• _Directions_: Search the material for the string "Oficial", then report how many lines hold it, with no other text.

• _Given data_:

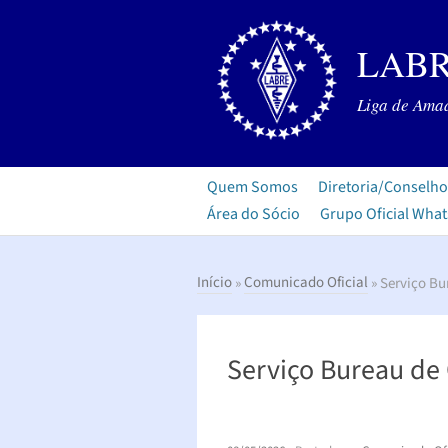
LABR
Liga de Amad
Quem Somos
Diretoria/Conselho
Área do Sócio
Grupo Oficial Wha
Início
»
Comunicado Oficial
» Serviço B
Serviço Bureau de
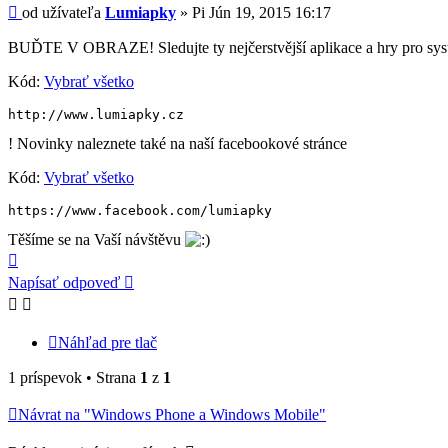
Príspevok
od užívateľa
Lumiapky
»
Pi Jún 19, 2015 16:17
BUĎTE V OBRAZE! Sledujte ty nejčerstvější aplikace a hry pro sy
Kód:
Vybrať všetko
http://www.lumiapky.cz
! Novinky naleznete také na naší facebookové stránce
Kód:
Vybrať všetko
https://www.facebook.com/lumiapky
Těšíme se na Vaší návštěvu
Hore
Napísať odpoveď
Náhľad pre tlač
1 príspevok • Strana
1
z
1
Návrat na "Windows Phone a Windows Mobile"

• _Answer section_: 2